Copy out the data below, all of it, exactly.

Page-level text extractions »
[Start of Attachment]
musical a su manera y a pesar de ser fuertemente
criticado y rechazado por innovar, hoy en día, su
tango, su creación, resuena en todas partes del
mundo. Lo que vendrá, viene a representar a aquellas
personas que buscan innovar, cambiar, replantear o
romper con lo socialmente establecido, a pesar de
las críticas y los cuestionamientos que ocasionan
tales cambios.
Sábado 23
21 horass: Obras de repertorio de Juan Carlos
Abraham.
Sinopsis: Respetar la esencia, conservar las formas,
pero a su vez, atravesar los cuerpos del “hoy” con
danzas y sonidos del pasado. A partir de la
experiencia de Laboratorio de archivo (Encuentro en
[End of Attachment]
Result below »
musical a su manera y a pesar de ser fuertemente
criticado y rechazado por innovar, hoy en día, su
tango, su creación, resuena en todas partes del
mundo. Lo que vendrá, viene a representar a aquellas
personas que buscan innovar, cambiar, replantear o
romper con lo socialmente establecido, a pesar de
las críticas y los cuestionamientos que ocasionan
tales cambios.
Sábado 23
21 horass: Obras de repertorio de Juan Carlos
Abraham.
Sinopsis: Respetar la esencia, conservar las formas,
pero a su vez, atravesar los cuerpos del “hoy” con
danzas y sonidos del pasado. A partir de la
experiencia de Laboratorio de archivo (Encuentro en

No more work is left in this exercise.